RESUMO: Gustavo Abdala, 15, é aluno do primeiro ano do ensino médio de um colégio particular da Grande São Paulo. Futuro jornalista ou profissional de letras, o estudante quer abrir uma livraria com sua mãe depois da faculdade.

“Quando o assunto é a minha carreira, penso logo em fazer faculdade de jornalismo ou letras. Gosto muito de escrever e ler. Tenho muita vontade de trabalhar em uma grande editora. O meu sonho, contudo, é abrir uma livraria com a minha mãe, que é advogada.

Durante as aulas de empreendedorismo da escola, cheguei à conclusão de que poderia ter um negócio. Converso muito com a minha mãe sobre fluxo de caixa, lucro e planejamento estratégico. Aproveito para discutir tudo o que vejo nas aulas do colégio.

Ela, como eu, gosta muito de livros. Juntos, pensamos até em abrir uma livraria com um pequeno café dentro. Algo bem aconchegante em um shopping ou em uma avenida bastante movimentada.

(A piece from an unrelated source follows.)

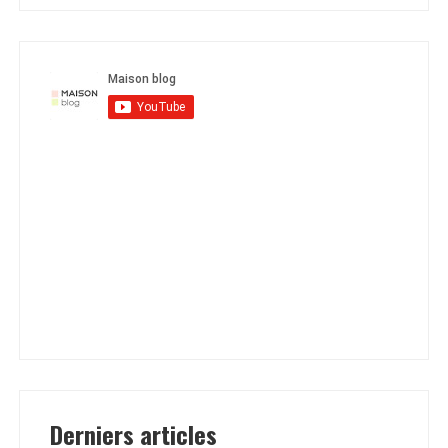
Derniers articles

Todo esquema já está bastante claro na nossa cabeça. O único problema está em gerir as finanças da empresa porque eu odeio matemática. É algo que ainda preciso amadurecer.
Sei que, se não cuidar do dinheiro da livraria direito, ela pode ir à falência.

ACORDO FAMILIAR

Fiz até um planejamento pessoal. Quero juntar todo dinheiro que receber para abrir a empresa. Também penso em escrever livros e, quem sabe, chegar ao ranking dos best-sellers. Imagina ter o meu trabalho na minha livraria?

Apesar de pensar em abrir o meu negócio, quero estagiar em grandes empresas primeiro para adquirir experiência. Acho importante ter vivência corporativa para ser um bom empresário.

Mas, enquanto estou no colégio e tenho três anos pela frente até entrar na faculdade, ajudo a minha mãe a administrar o escritório de advocacia dela. É vivendo que se aprende, certo?”